I really liked all the characters – even Martha! – and found their relationships really “worked” (even when they didn’t). And I agree — I didn’t find the ending “happy”, exactly, but I did find it hopeful. I was pleased that Patrick was not going to “fix” all the problems, but that, perhaps, he and Martha could work on things together. I also thought it was a realistic ending, with Martha ready to figure things out for herself, now that she had an accurate diagnosis and the right meds.
I enjoyed the book, and some of the things I liked the most were Martha and Ingrid’s relationship and the way the book felt after Martha’s therapist mentioned X. I felt like I could relate to her sense of relief and how her life might begin to change. I liked how Mason set the book in “vignettes”, with the characters doing everyday things. This helped me to see the relationships as genuine. I’m not sure I’d classify the ending as happy, but it struck me as realistic, and that is just as good!
I very much agree, Bonny. I loved the “everyday-ness” of Martha’s relationship with Ingrid – and Patrick, too. And I especially liked the supportive presence of Martha’s dad. Although Martha had a lot of support systems/people in her life, it still wasn’t “enough” . . . and when things really fell apart for her, I thought the relationships were genuine and realistic then, too.
I thought the ending was not really “happy,” but “hopeful.” After 40 years of not knowing what was happening, I was hopeful that Martha would be able to figure out a way to move herself forward, armed with a diagnosis that made sense — and proper meds.
Looking forward to our discussion tonight (I’ll save my comments till then). See you at 7!
Can’t wait, Vera!
I loved the book the first time I read it (on audio) and when I reread it with my eyes. I thought it was both hilarious and touching, and I thought the characters were brilliantly written. I think how the story was presented was a bit part of why the book felt so real to me — for most of us, life isn’t about big, dramatic events but rather everyday moments. I’m not sure I’d call the ending a happy ending, but I did feel it was a hopeful one.

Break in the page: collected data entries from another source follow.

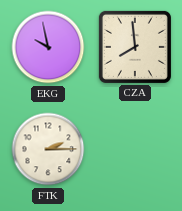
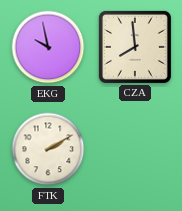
FTK: 2:15 -> 2:10
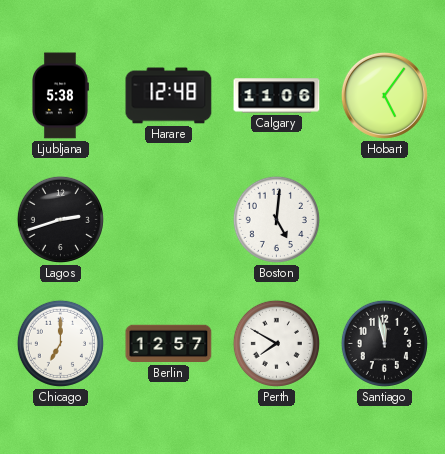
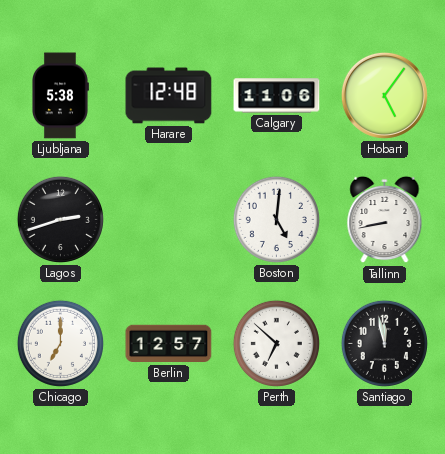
Tallinn: none -> 8:43
Perth: 7:50 -> 6:52
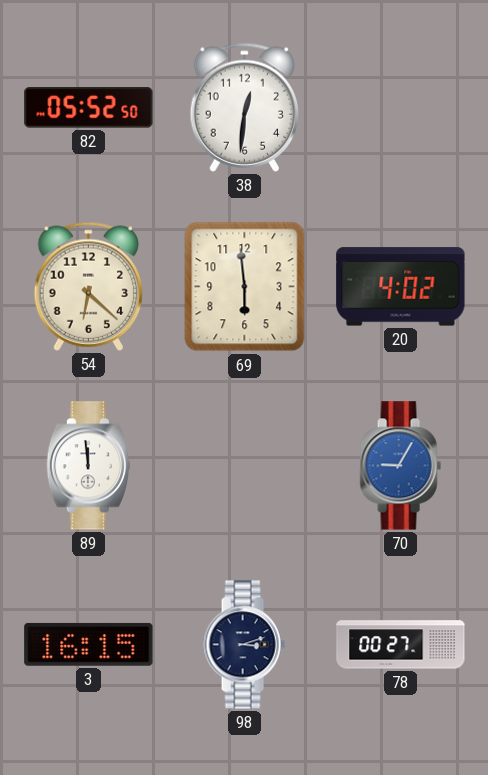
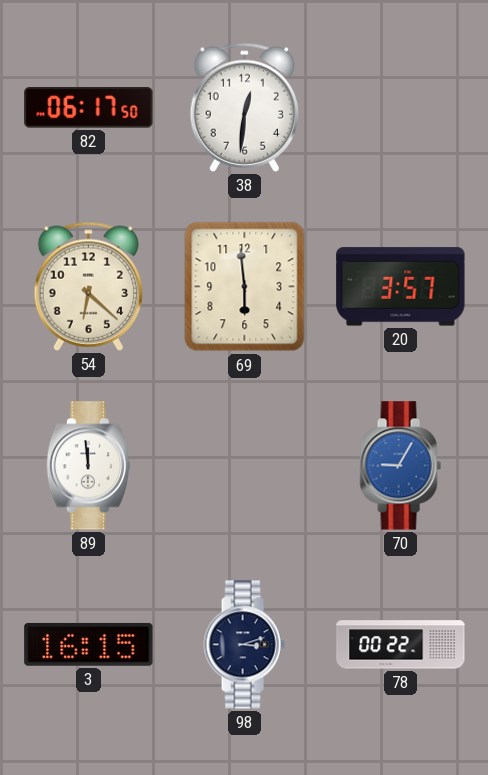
82: 05:52 -> 06:17
20: 4:02 -> 3:57
78: 00:27 -> 00:22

I just re-read the book over the weekend (I did it in the opposite order from you: I read the book-book first, and listened the second), and I enjoyed it even MORE the second go-round. I completely agree with you, Sarah. I think the “everyday moments” helped us “see” the characters and their relationships to each other so clearly. And . . . I thought the ending was “hopeful,” too. Which (to me) is pretty much the best you can get in “real life.”
If it’s not too late please do send me an invitation. Thanks!

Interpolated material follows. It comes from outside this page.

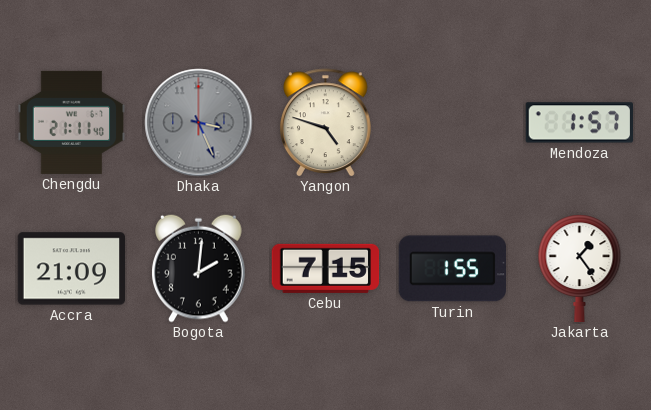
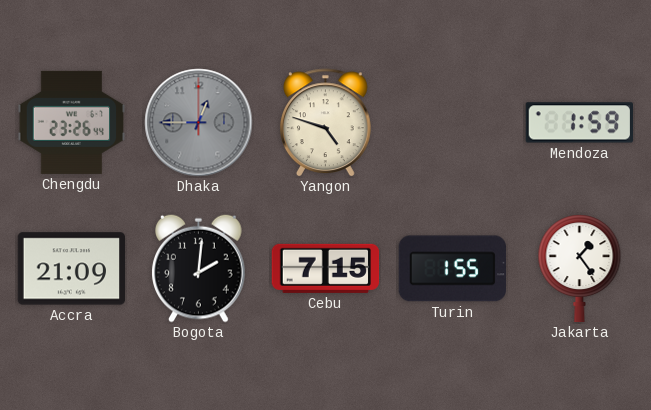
Chengdu: 21:11 -> 23:26
Dhaka: 3:26 -> 12:45
Mendoza: 1:57 -> 1:59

Sent, Margene! So glad you’ll be able to join us.
I was satisfied with the ending and I felt it was realistic. Martha and her family will continue to cope with her illness, there will be ups and downs, but her new self knowledge empowers her to take a more active role in managing her illness and her openness with her family enables them to offer more meaningful support for her.
I look forward to our discussion!
That’s just how I felt, Debbie. It seems like finally, after 40 years of wandering in the wilderness, Martha will have the knowledge (and appropriate medication) she needs to help her move forward in putting her life together. And that seems to be as hopeful an ending as possible!

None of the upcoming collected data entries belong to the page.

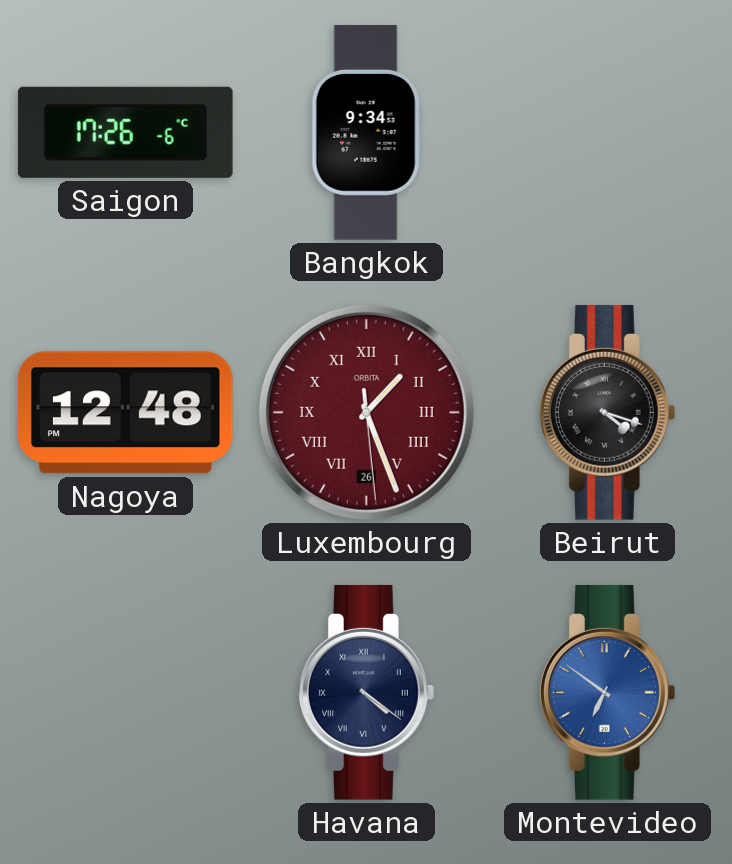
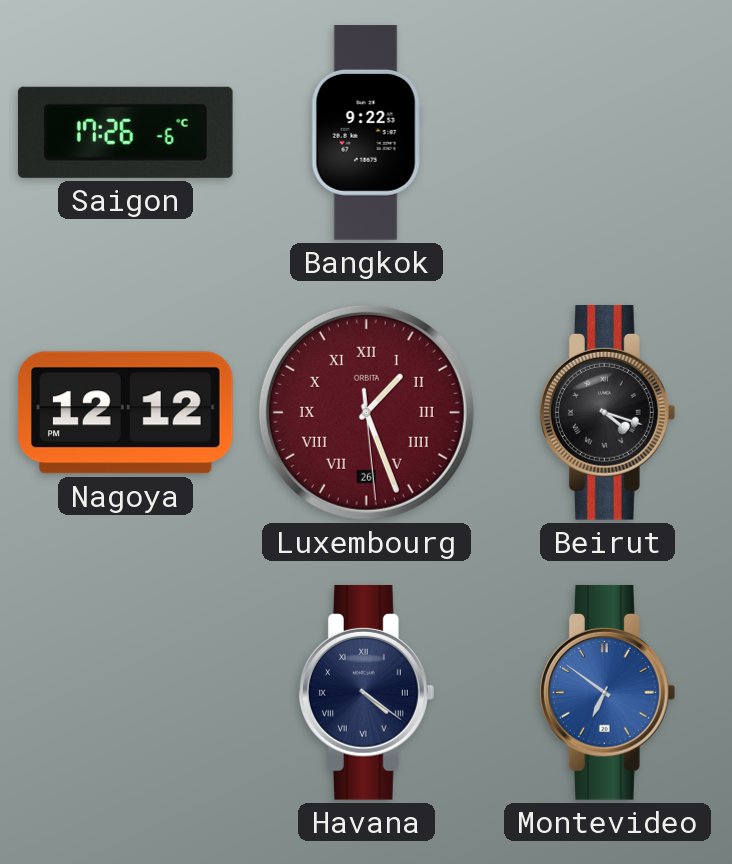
Bangkok: 9:34 -> 9:22
Nagoya: 12:48 -> 12:12
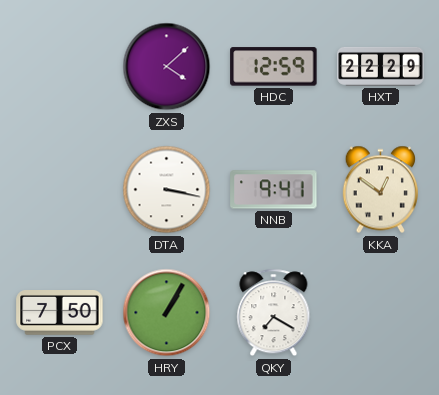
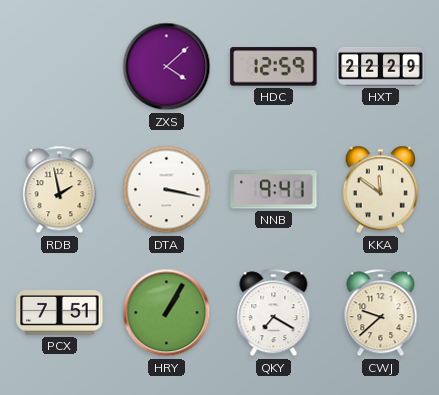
RDB: none -> 1:58
KKA: 12:51 -> 11:51
PCX: 7:50 -> 7:51
CWJ: none -> 9:38
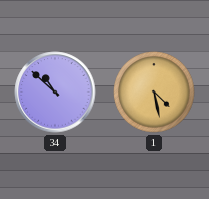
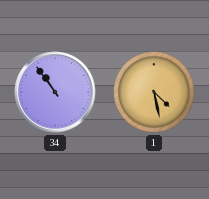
34: 10:52 -> 10:54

I read the book earlier this summer and I liked it, probably my rating of 3 stars. Martha frustrated me but I really liked Patrick. Martha’s family was supportive and it just seemed like Martha was sometimes her own worst enemy though it was the mental illness.
Yes! Martha was definitely not helping herself . . . although I’d guess a lot of that was her mental illness, and then dealing with all the “stuff” of 40-years-of-suffering once she got a diagnosis that made sense. I re-read the book before the Zoom discussion last night, and discovered I liked the book even more the second time I read it! Thanks so much for reading with us!